Chief among Vatican diplomats of those times was Eugenio Pacelli -- first as cardinal secretary of state, then as Pope. And it was Pacelli, both as a Christian and as a diplomat, who exhorted, counseled, and sustained the anti-Nazi resistance daring those "nightmare years" (to use William Shirer's appropriate phrase); it was Pacelli who never ceased to make clear his implacable opposition to the Third Reich. Three thick volumes of Cardinal Pacelli's protests to the German government exist and are available for any historian to consult. (The historian Dieter Albrecht edited them in German under the title Der Notenwechsel zwischen dem Heiligen Stuhl und der Deutschen Reichsregierung [Exchange of Notes Between the Holy See and the Government of the German Reich], Mainz: Matthias-Grunewald 1965-1980).

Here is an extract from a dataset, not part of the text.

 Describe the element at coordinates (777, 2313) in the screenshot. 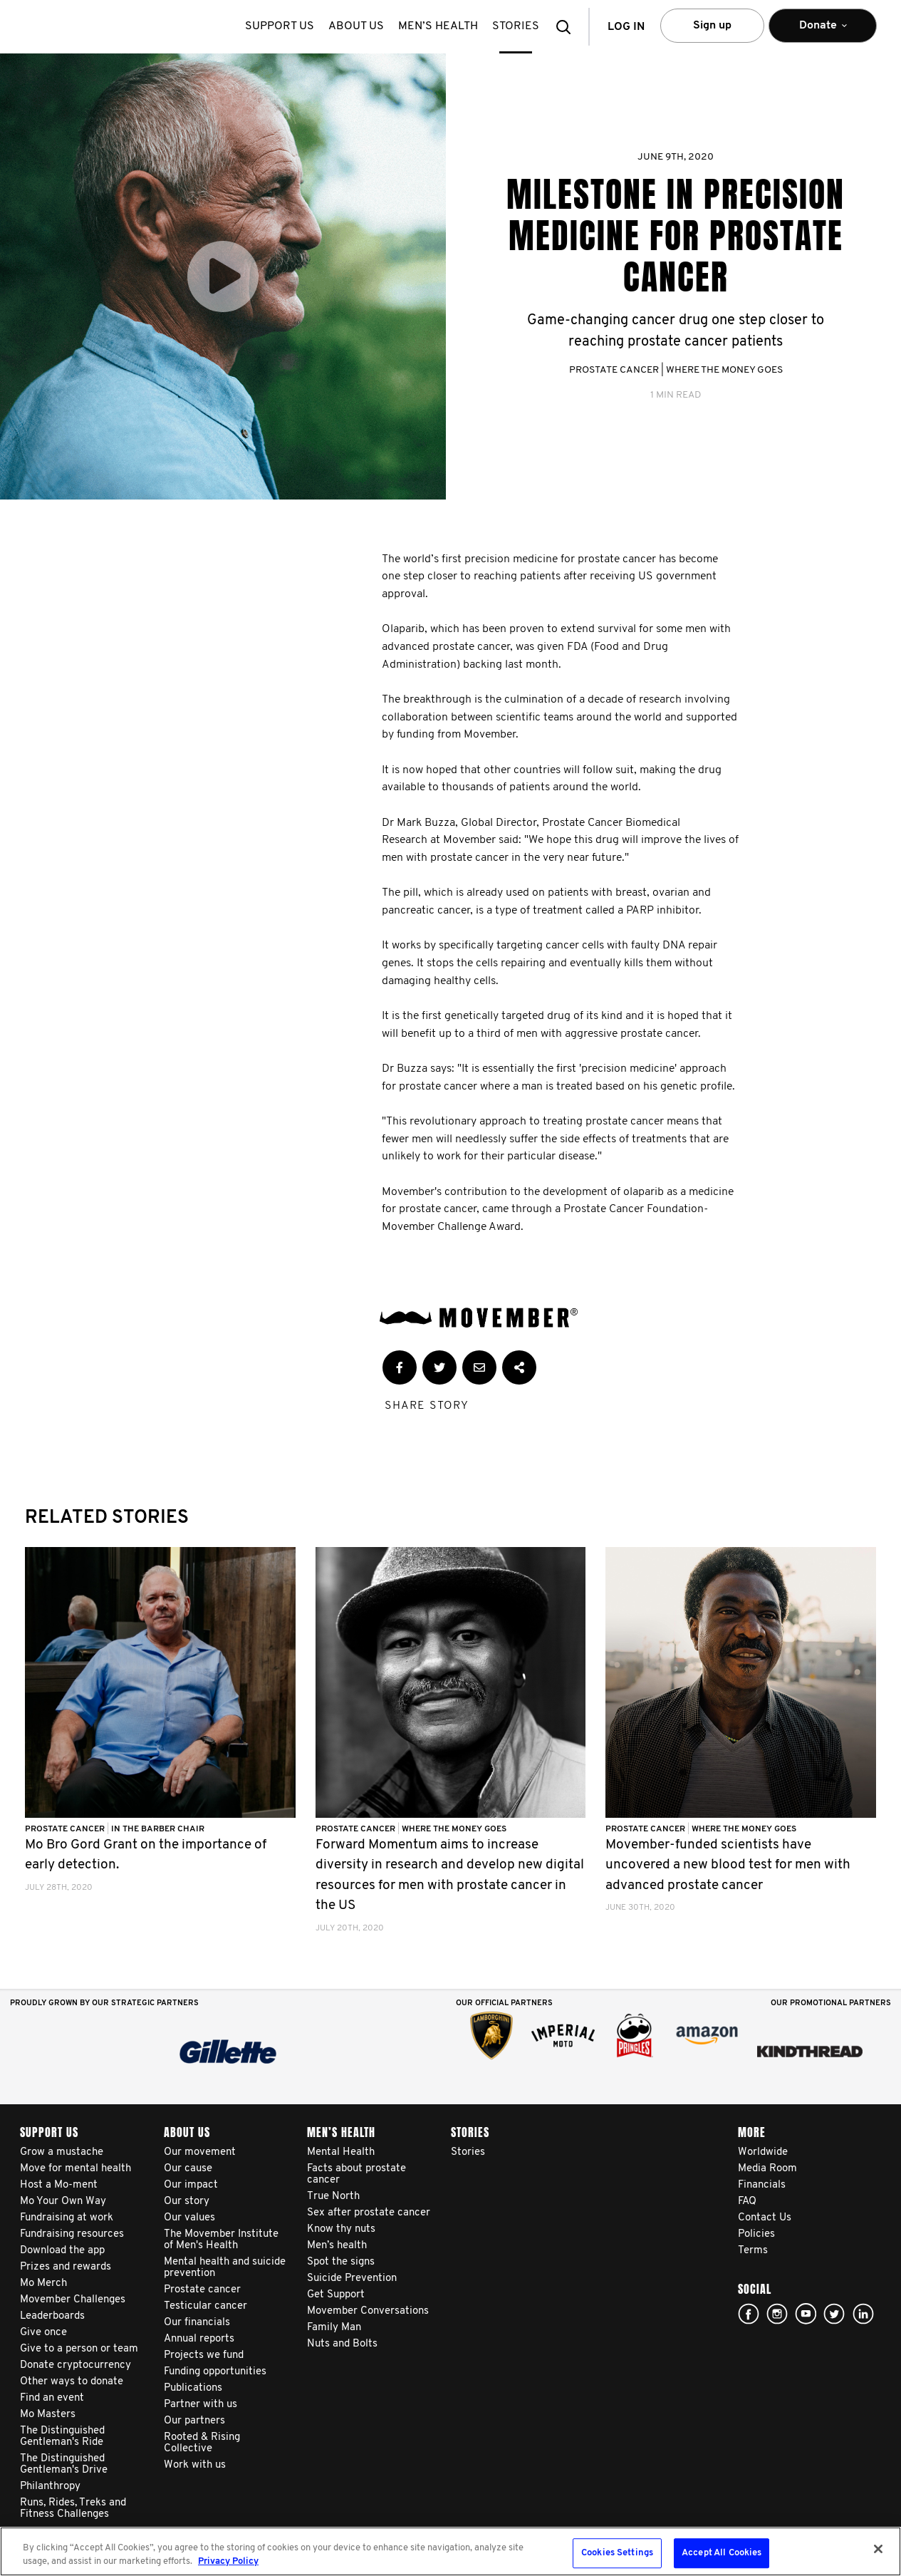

And try as they might to ignore them, misuse them, or dismiss them out of hand, propagandists like Cornwell will never be able to suppress their testimony on behalf of the Church. "For a period of three and a half years, 1933 to the publication of Mit Brennender Sorge," writes Dr. Victor Canzemius, who has examined these protests, "we have 84 notes of the secretary of state to the German government or to the German ambassador. Only about one-fifth of the documents got an answer. The attitude of Pacelli, as reflected in these documents, is strong and firm from the beginning; one could hardly imagine a more forceful defender of violated rights.

"Along with the teachings of Leo XIII, Pacelli stresses the indifference of the Church to the different forms of governments. But this did not mean to him an unconditional obedience to the state; obedience to the government had to conform to the general principles of natural law and the Ten Commandments. In the note of July 10, 1935--it precedes the Nuremberg Laws against the Jews of September 1935 by a few months -- Pacelli states: 'There is no stipulation of the concordat which could oblige the Church to consider laws as binding in conscience for its subjects, which lack the elementary conditions of morally binding laws, namely, their conformity with the divine laws. "The state which decrees such laws commits already an injustice if it tries to force its citizens to obey such laws by threat of force and punishment. The government which requires the Church, the guardian and harbinger of the Christian moral laws, to consider such laws as binding in conscience and thus encourage her faithful to trespass on divine norms, this government should know that it requires something which is morally unlawful and therefore impossible. . .'

"There is no doubt that Pacelli used his position as a channel to reiterate the principles of natural law and human rights to a totalitarian state, which had created a new scale of sights and values. That his partner was deaf to his entreaties did not discourage him. Again and again he came back to the charge and did not shrink from criticizing the intolerable grip of the totalitarian state on German community life at large" ("Pius XII and Nazi Germany in Historical Perspective," in J.C. Beckett [ed.] Historical Studies. Papers Read Before the Irish Conference of Historians, VII. London: Routledge and Kegan Paul, 1969, pp. 112-113).

The Throne Of St. Peter

What all these facts demonstrate is that Cornwell has history backward: The concordat did not silence the German Catholic opposition, but strengthened and propelled it to confront the Nazi murder machine. Consequently, it was not Adolf Hitler who outwitted Cardinal Pacelli by concluding the concordat; it was Eugenio Pacelli who outwitted Hitler.

Small wonder, then, that when the man John Cornwell tries to smear as "Hitler's Pope" was actually elevated to the throne of St. Peter, the reaction was anything but what Cornwell would have us believe:

"The election of Eugenio Cardinal Pacelli on March 2, 1939 meant continuance of his Predecessor's policy which, as papal secretary of state, he had helped to effect: a policy of opposition to race prejudice, religious persecution, wars of aggression. Cannons roared, the bells of Rome rang out, congratulations poured in. But there was small rejoicing in Germany, for the Reich had made clear that of all the candidates, the 'pro-Ally' Pacelli would be the least acceptable" (Current Biography, 1941, p. 673).